In der Produktionslinie ist der Vorheizer die Schlüsselfigur – er sorgt dafür, dass das Glas weiterhin in Bewegung bleibt. Wenn er das nicht schafft, stoppt die gesamte Linie. Eine ungleichmäßige Wärmeverteilung auf dem Glas führt zu Spannungsrisse, noch bevor das Glas überhaupt in den Pressvorgang gelangt. Wenn die Erwärmung zu langsam erfolgt, sinkt die Produktivität, während der Glasherzhitzenofen untätig bleibt. Wir haben diesen Vorheizer entwickelt, um dieses Problem durch eine präzise einstellbare Heizung zu lösen – eine Heizung, der man vertrauen kann.
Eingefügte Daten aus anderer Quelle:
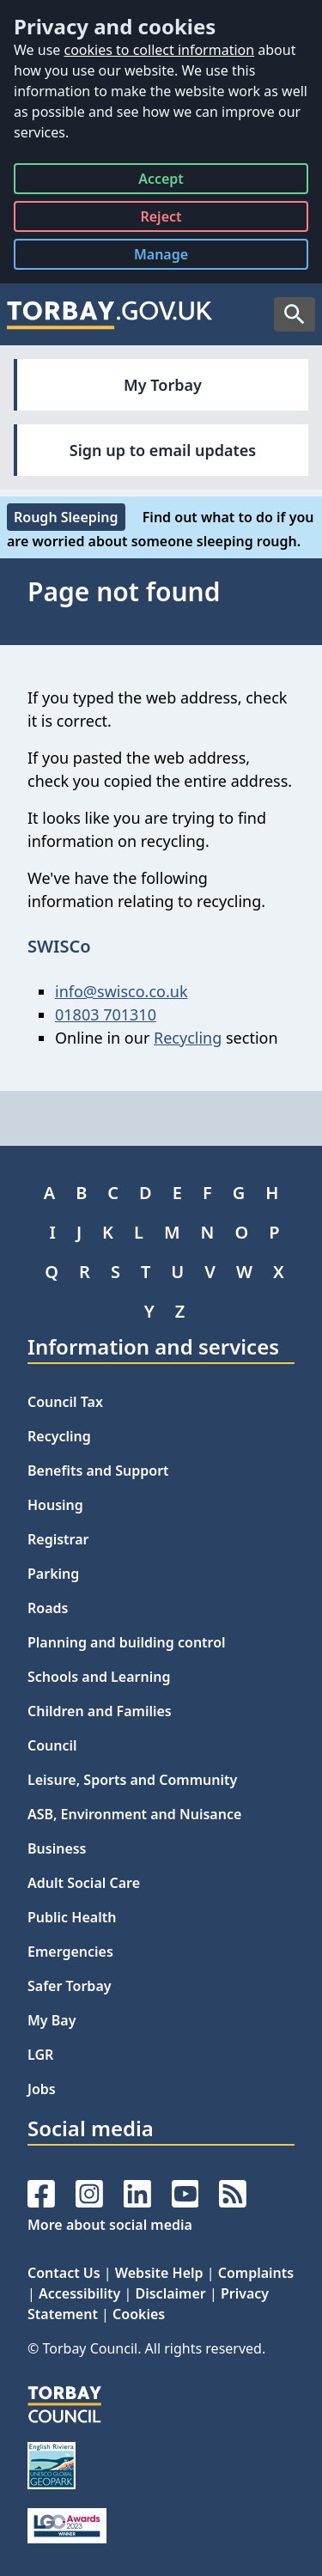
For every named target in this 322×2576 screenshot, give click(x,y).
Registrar (58, 1539)
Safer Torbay (69, 1985)
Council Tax (65, 1401)
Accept (161, 181)
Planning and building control (126, 1642)
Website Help (159, 2272)
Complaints (256, 2272)
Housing (55, 1504)
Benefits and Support (98, 1470)
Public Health (71, 1917)
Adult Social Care (83, 1882)
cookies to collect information (159, 49)
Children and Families (99, 1711)
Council (52, 1745)
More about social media (109, 2224)
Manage (174, 257)
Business (57, 1848)
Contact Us (63, 2272)
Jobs (41, 2089)
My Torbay (163, 385)
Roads (47, 1608)
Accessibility (79, 2293)
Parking (53, 1573)
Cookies (138, 2314)
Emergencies (70, 1951)
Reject (160, 219)
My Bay (51, 2020)
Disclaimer (170, 2293)
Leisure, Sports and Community (132, 1779)
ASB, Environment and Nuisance (134, 1814)
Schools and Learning (98, 1676)
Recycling (188, 1037)
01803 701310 (105, 1014)
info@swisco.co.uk (121, 991)
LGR (40, 2054)
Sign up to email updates (163, 450)
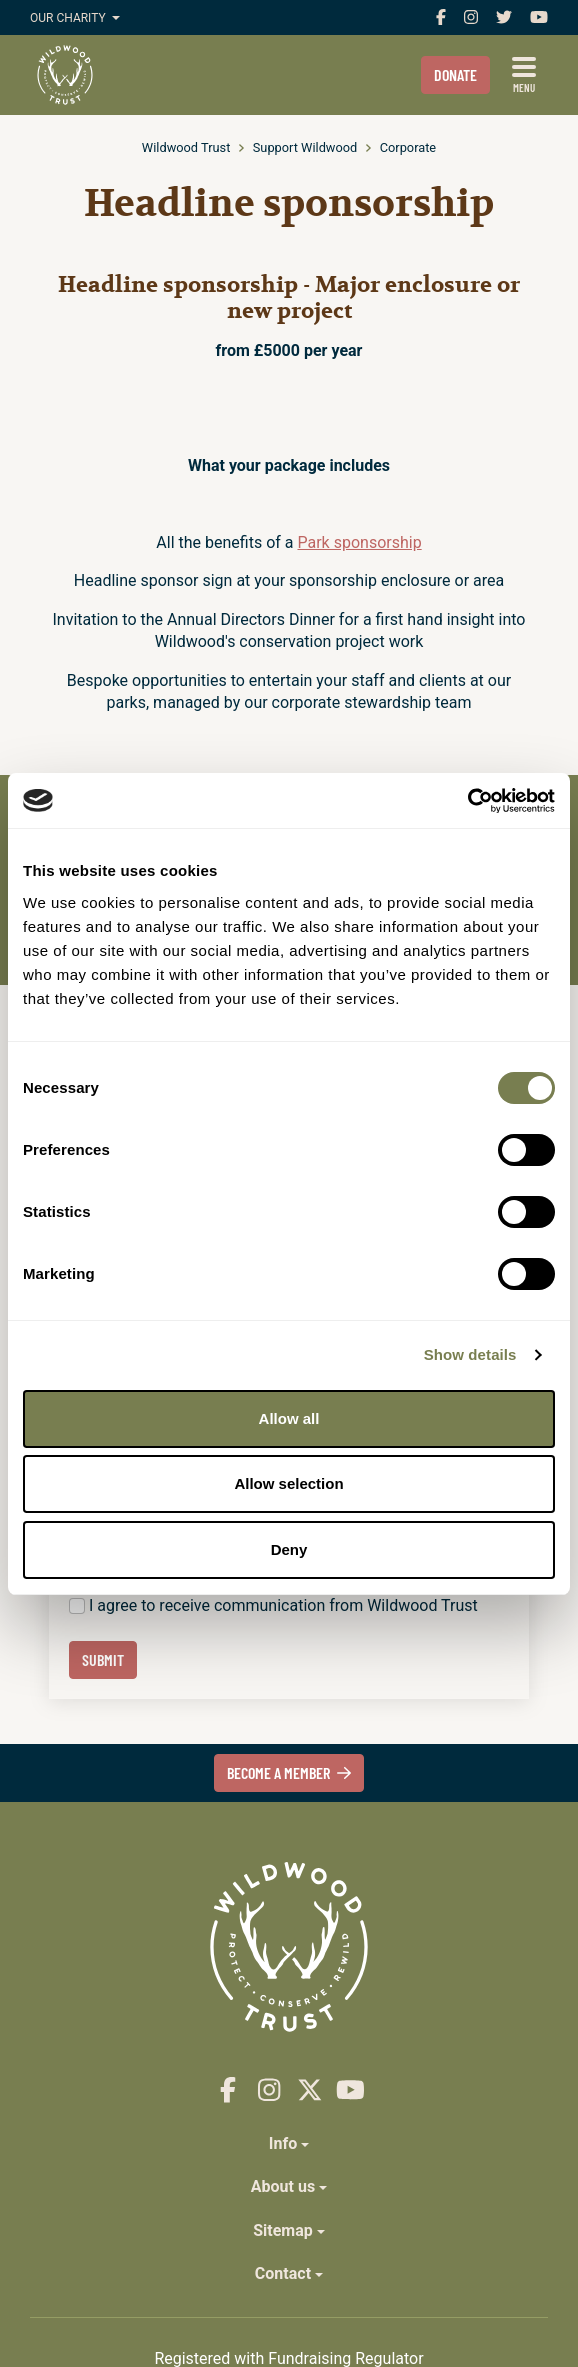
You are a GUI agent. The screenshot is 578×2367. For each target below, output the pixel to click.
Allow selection (288, 1483)
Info (283, 2143)
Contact (283, 2273)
Das Herzstück dieses Vorheizers ist die NIR-Heizung – eine Kurzwellen-Quarzheizung, die auf die Eigenschaften des Glases abgestimmt ist und schnell ein- und ausgeschaltet werden kann. Die Stromversorgung erfolgt über 380–480 V dreiphasig, sodass er ohne weitere Verkabelung in die meisten Anlagen eingebaut werden kann. Die Dichte der Heizelemente sowie die Geometrie der Reflektoren sind so gestaltet, dass das thermische Feld gleichmäßig über die gesamte Breite des Glases verteilt wird – dadurch bleibt die Temperaturkonstanz gewährleistet.
Die Erwärmungszeiten sind vorhersehbar: 200–300 °C in wenigen Minuten – je nach Dicke des Glases. Dadurch erhält die nächste Bearbeitungsstufe ein Glas mit konstanter Temperatur und geringen Spannungen. Die Steuerung erfolgt mithilfe eines PID-Systems mit Thermoelementen als Rückkopplung. Der Vorheizer kann direkt in Lines zur Glasherzhitzenbehandlung, Biegung, Laminierung und Trocknung eingebaut werden.
Deshalb lohnt sich dieser Vorheizer: Zeit ist Geld. Bei der Glasherzhitzenbehandlung reduziert eine gleichmäßige Vorwärmung die Bruchgefahr und hält die Beladung des Ofens konstant. Bei der Biegung verbessert sie die Genauigkeit der Formgebung. Bei der Laminierung von EVA/SGP/PVB verkürzt sie den Prozess, indem sie das Glas auf eine stabile Temperatur vor dem Druckvorgang bringt. Der Energieverbrauch sinkt, da der Vorheizer nur dann eingeschaltet wird, wenn es notwendig ist. Zudem ermöglicht die schnelle Erwärmung höhere Produktionsgeschwindigkeiten, ohne dabei die Qualität zu beeinträchtigen.
Stellen Sie sicher, dass die Stromversorgung stabil ist und ausreichend Platz für die Kühlung sowie Wartungsarbeiten vorhanden ist. Zudem benötigen die NIR-Heizelemente eine klare Sicht auf das Glas – starke Schatten durch Beleuchtungseinrichtungen können Probleme verursachen. Passen Sie den Transportmechanismus sowie die Schutzeinrichtungen an die Höhe und Breite Ihrer bestehenden Linie an. Überprüfen Sie außerdem die Kompatibilität der Steuerungsinterfacen vor der Integration.